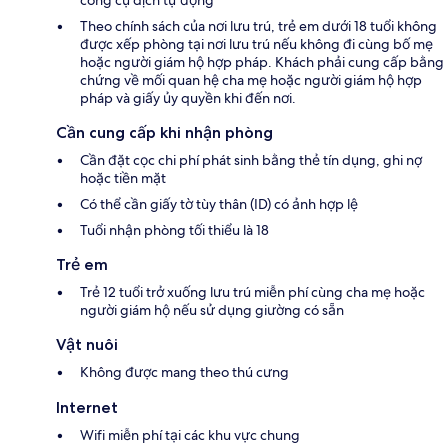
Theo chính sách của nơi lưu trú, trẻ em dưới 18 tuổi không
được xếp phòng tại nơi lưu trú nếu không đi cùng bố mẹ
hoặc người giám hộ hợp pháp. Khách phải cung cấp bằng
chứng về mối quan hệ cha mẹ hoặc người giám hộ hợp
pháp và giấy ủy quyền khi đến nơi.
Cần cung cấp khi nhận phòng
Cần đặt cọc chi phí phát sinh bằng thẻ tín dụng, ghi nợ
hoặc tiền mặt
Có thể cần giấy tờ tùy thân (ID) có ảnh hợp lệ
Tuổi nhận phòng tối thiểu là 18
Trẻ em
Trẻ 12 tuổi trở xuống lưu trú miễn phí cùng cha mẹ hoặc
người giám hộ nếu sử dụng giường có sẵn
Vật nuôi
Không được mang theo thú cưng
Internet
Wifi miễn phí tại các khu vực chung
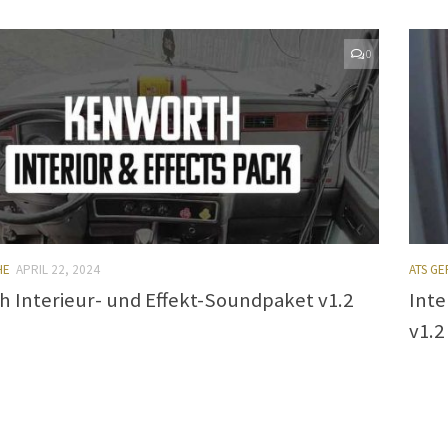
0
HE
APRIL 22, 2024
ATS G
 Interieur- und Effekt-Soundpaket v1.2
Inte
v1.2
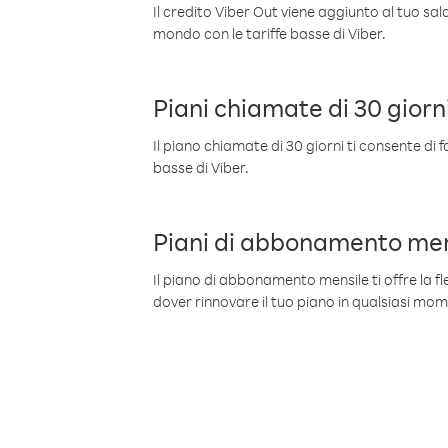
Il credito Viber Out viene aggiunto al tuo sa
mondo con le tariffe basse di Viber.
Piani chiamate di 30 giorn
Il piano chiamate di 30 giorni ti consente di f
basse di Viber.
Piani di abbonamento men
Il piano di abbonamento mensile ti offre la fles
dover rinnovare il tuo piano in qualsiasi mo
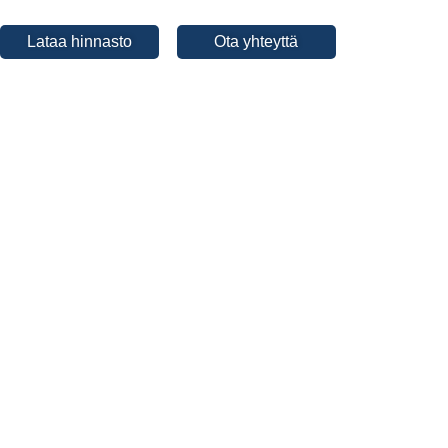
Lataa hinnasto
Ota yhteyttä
⁂
### EXERCISE DESCRIPTION:
From the line containing "Il credito Viber Out viene aggiunto al tuo sa" to the end of the listing, restate each line word for word and nothing more; the pictures stay out.

### ANSWER SPACE:
Il credito Viber Out viene aggiunto al tuo sa
mondo con le tariffe basse di Viber.
Piani chiamate di 30 giorn
Il piano chiamate di 30 giorni ti consente di f
basse di Viber.
Piani di abbonamento men
Il piano di abbonamento mensile ti offre la fles
dover rinnovare il tuo piano in qualsiasi mo
Lataa hinnasto
Ota yhteyttä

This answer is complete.